# Dream Display and Setup Viewing......



## Taipan (Feb 12, 2012)

F.Y.I. - For those that follow different forums and their builds....some, if not most will have heard of user name "Nineball's" aka Peter's 1350 Gallon Dream Basement. It is complete with a full Mangrove ROOM and it's own HVAC for humidity. If you haven't seen it in person or even pictures of it on other forums (like Reef Central)......this is a spectacular opportunity for those that have the time. Enjoy!

http://www.aquariumpros.ca/forums/showthread.php?t=45712


----------



## 50seven (Feb 14, 2010)

THANKS!!!!!!!!!!

I reserve the first 2 tickets!!!


----------



## rickcasa (Dec 7, 2011)

Wow, the guru himself. Red, I'd be in on this road trip. Save me a seat..tickets are included right?


----------



## Taipan (Feb 12, 2012)

I'm not 100% sure of my schedule yet to be honest. I'll keep you posted if I'm making a trip out there. *Note....it will be 2 trips....#1 on Saturday for the livestock purchase and ticket, and #2 for the Tour on Sunday. 2 Trips might be pushing it for me...but I'll keep you posted.

I've seen the display in the past and would love to see how it looks now though. Cheers.


----------



## Taipan (Feb 12, 2012)

F.Y.I....for those that are unfamiliar with "Nineball"....this will answer some questions.....


----------



## Taipan (Feb 12, 2012)

Re: Roadtrip. F.Y.I - I won't be able to make it out on Saturday to get a ticket for those that wanted to accompany me. my schedule just doesn't allow for it this week. Sorry.

IF I make an appearance on Sunday....it will be at the personal invitation of Mr. Wilson or Nineball and not the Store - in case there were any notions of nepotism. Cheers.


----------



## bigfishy (Jun 19, 2009)

wow! nice setup!


----------



## Chromey (Sep 25, 2010)

He has 1 of the best home set-up ive ever seen.
His battery Back-up system is insane, I hope you guys get to see that, This way you can really appreciate the love and care he has for his animals.


----------



## Shoryureppa (Jul 1, 2011)

50seven said:


> THANKS!!!!!!!!!!
> 
> I reserve the first 2 tickets!!!


I got the first 2 today! The Tonga corals are nice and the cake was good!


----------



## Taipan (Feb 12, 2012)

Cake?!? There was cake? Dammit....I should have went.


----------



## rickcasa (Dec 7, 2011)

I'm afraid it's a wedding cake for me tmr. Gonna miss this cool event for a wedding!


----------



## Taipan (Feb 12, 2012)

A very HUGE "Thank-You" for organizing a FUN and INFORMATIVE event. Peter was an OUTSTANDING and gracious host. Both Mr. Wilson and Peter were very approachable and answered any and all questions directed at them. It was nice to finally put some names to faces as well.  Cheers.


----------



## 50seven (Feb 14, 2010)

Taipan said:


> Cake?!? There was cake? Dammit....I should have went.


No. The cake is a lie. 



Taipan said:


> A very HUGE "Thank-You" for organizing a FUN and INFORMATIVE event. Peter was an OUTSTANDING and gracious host. Both Mr. Wilson and Peter were very approachable and answered any and all questions directed at them. It was nice to finally put some names to faces as well.  Cheers.

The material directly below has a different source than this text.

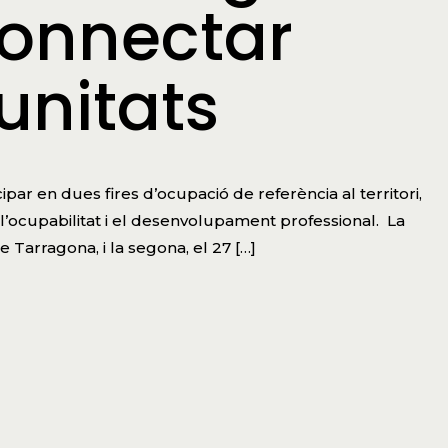
connectar
tunitats
ar en dues fires d’ocupació de referència al territori,
’ocupabilitat i el desenvolupament professional. La
de Tarragona, i la segona, el 27 […]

Awesome! I wish I could have gone, but I had other commitments. Maybe next time


----------



## Taipan (Feb 12, 2012)

I'm going to plant the seed and start the rumour now.....there was a Tour during the day......later down the road there may be a Tour during the Evening. The display is significantly different as you may imagine.  .....



50seven said:


> Awesome! I wish I could have gone, but I had other commitments. Maybe next time


----------



## Taipan (Feb 12, 2012)

*Follow Up Video......*

Warning: Adult Content - You will be inclined to not only Dream Big but also end up spending money after this little snippet. I didn't see this video until today. Enjoy Cheers.








Taipan said:


> A very HUGE "Thank-You" for organizing a FUN and INFORMATIVE event. Peter was an OUTSTANDING and gracious host. Both Mr. Wilson and Peter were very approachable and answered any and all questions directed at them. It was nice to finally put some names to faces as well.  Cheers.


----------



## darryl_v (Aug 26, 2011)

Wow...he hired a professional videographer for the event. It seems Peter doesnt do anything halface and has the resources to to do.so.

Kudos to him on allowing a showing and open house. Wish i was there.


----------



## Taipan (Feb 12, 2012)

I'm going to plant the seed and start the rumour now.....there was a Tour during the day......later down the road there may be a Tour during the Evening. The display is significantly different as you may imagine. .....



darryl_v said:


> Wow...he hired a professional videographer for the event. It seems Peter doesnt do anything halface and has the resources to to do.so.
> 
> Kudos to him on allowing a showing and open house. Wish i was there.


----------